Als Formel ausgedrückt: ROI=Summe des Erfolgs/Investitionskosten
Investitionskosten sind in der Regel klar
Überträgt man diese Formel auf die Frage unseres Dossierthemas, so macht eine Variable in der Gleichung kein Problem: Die Investitionskosten.
Die Investitionskosten können in der Regel relativ einfach ermittelt werden. Auf ein einzelnes Projekt bezogen wären das die internen und externen Kosten. Die internen Kosten umfassen im einfachsten Fall die Stunden, die interne Mitarbeitende an dem Projekt arbeiten. Die externen Kosten können der Betrag sein, den ein externes Institut in Rechnung stellt, wenn es den Auftrag übernimmt. Alternativ könnten das z.
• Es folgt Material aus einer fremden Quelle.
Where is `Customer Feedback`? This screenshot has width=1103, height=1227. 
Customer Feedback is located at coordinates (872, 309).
B. Feldkosten oder Lizenzkosten für eine Research-Plattform sein.
Aber was ist mit der Summe des Erfolgs?
Schwieriger wird es mit dem Zähler der Gleichung: Der Summe des Erfolgs, d. h. das Ziel, das ich erreichen möchte. Im obigen Beispiel war das Ziel die Geldvermehrung, erfasst durch den Verkaufspreis nach drei Jahren. Für die Höhle der Löwen geht es zumeist darum, dass der Unternehmenswert des Start-ups steigt und sich bei einem Exit das Investment vervielfacht.
Was aber wäre das Äquivalent für ein CX-, UX- oder Marktforschungsprojekt?
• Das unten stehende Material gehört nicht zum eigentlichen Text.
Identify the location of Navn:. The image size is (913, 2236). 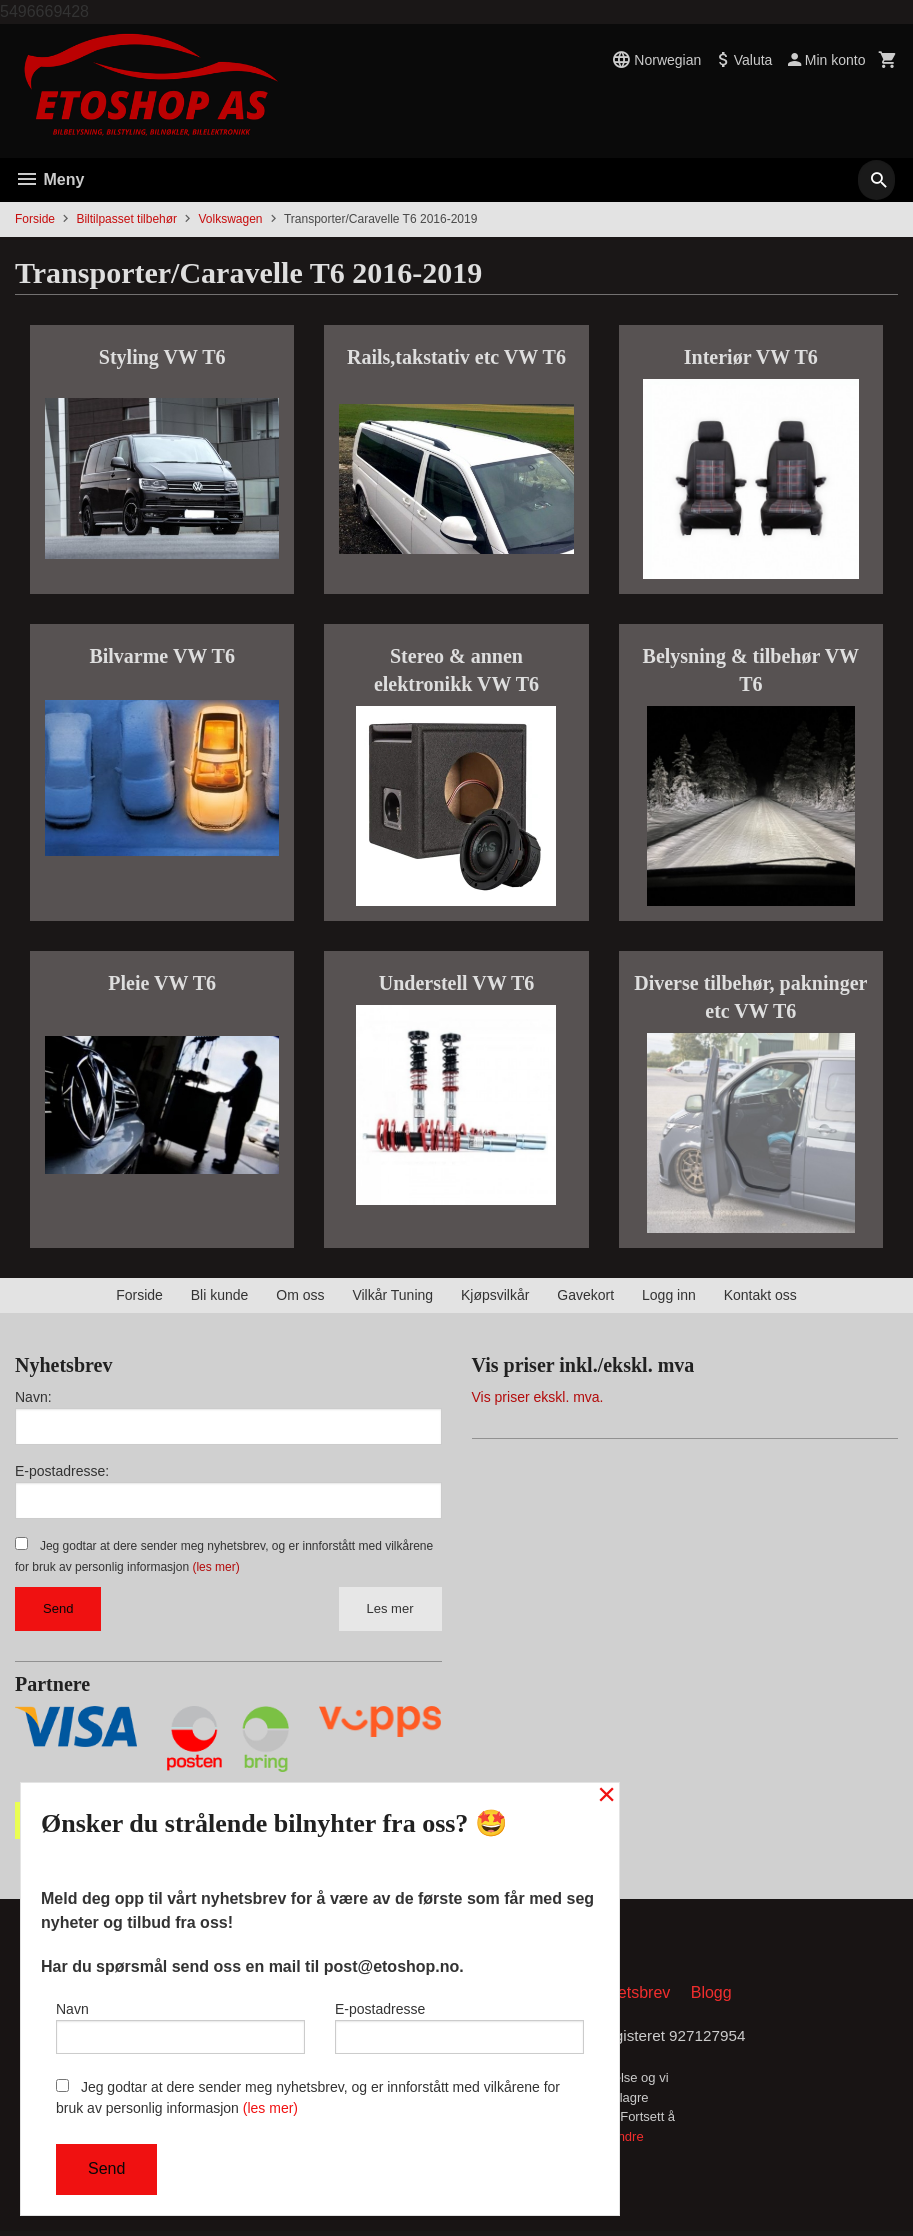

Der Anteil an der Entscheidungsfindung
„Unser RoI bemisst sich bekanntlich aus dem Wert, den Forschung für erfolgreiche Business-Entscheidungen liefert.“,
schrieb GIM-Geschäftsführer Stephan Teuber 2019 in einer Kolumne auf marktforschung.de. Wie aber berechnet man genau den Wert, den die Forschung für eine Entscheidung liefert?
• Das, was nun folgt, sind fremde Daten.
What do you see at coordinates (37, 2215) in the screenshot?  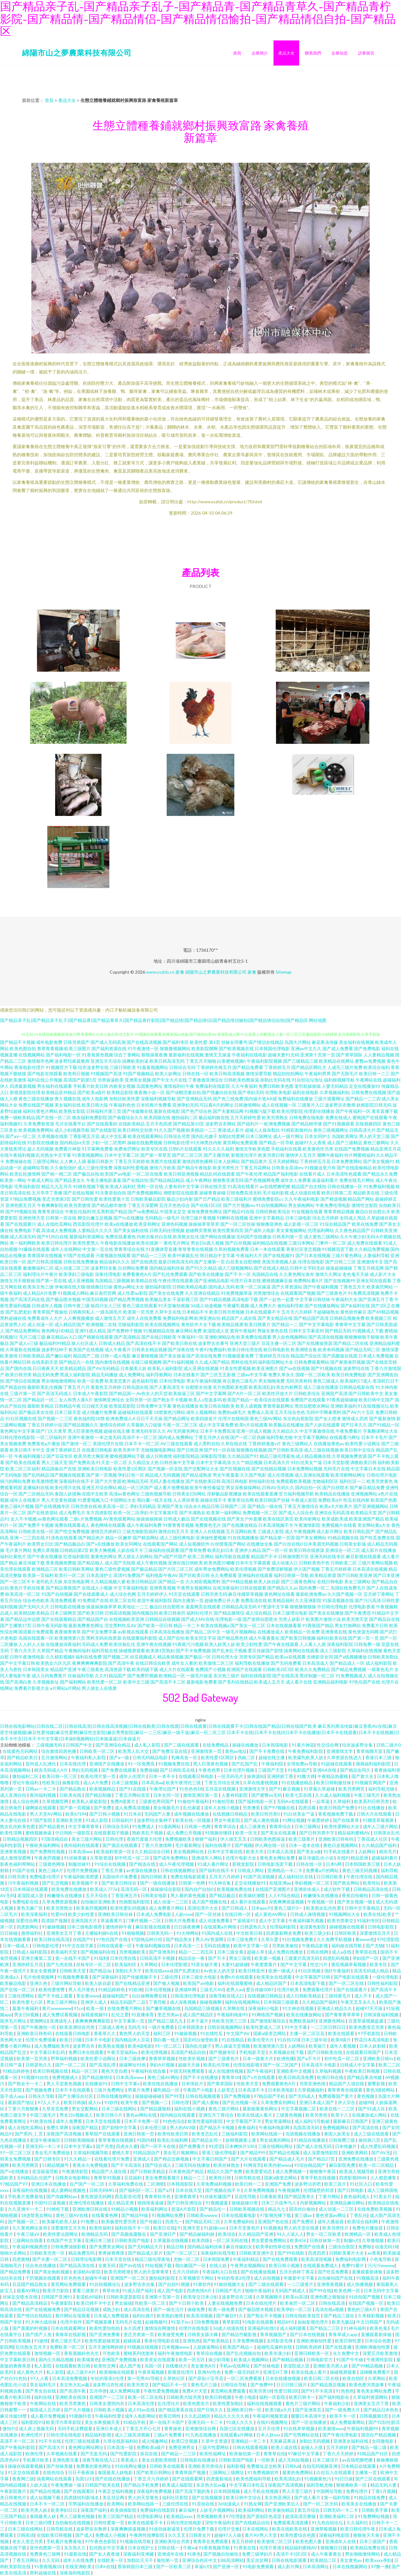 I see `18进禁美女网站` at bounding box center [37, 2215].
Welche Entscheidungen in Unternehmen werden 1:1 aus Marktforschungsstudien abgeleitet? Der Häuptling der Insights hat gesprochen, Howgh! Solche Situationen dürften die wenigsten unter uns kennen. In der Regel bilden Studienergebnisse lediglich eine Entscheidungsgrundlage, von der ausgehend – und unter Einbezug weiterer relevanter Informationen und Faktoren – eine Entscheidung gefällt wird. Den Beitrag der Studienergebnisse an dem Entscheidungsprozess zu quantifizieren dürfte schwerfallen.
Wurden Ziele erreicht oder nicht?
Gangbarer scheint der Weg über die Zielerreichung den ROI von Forschungsprojekten zu bestimmen.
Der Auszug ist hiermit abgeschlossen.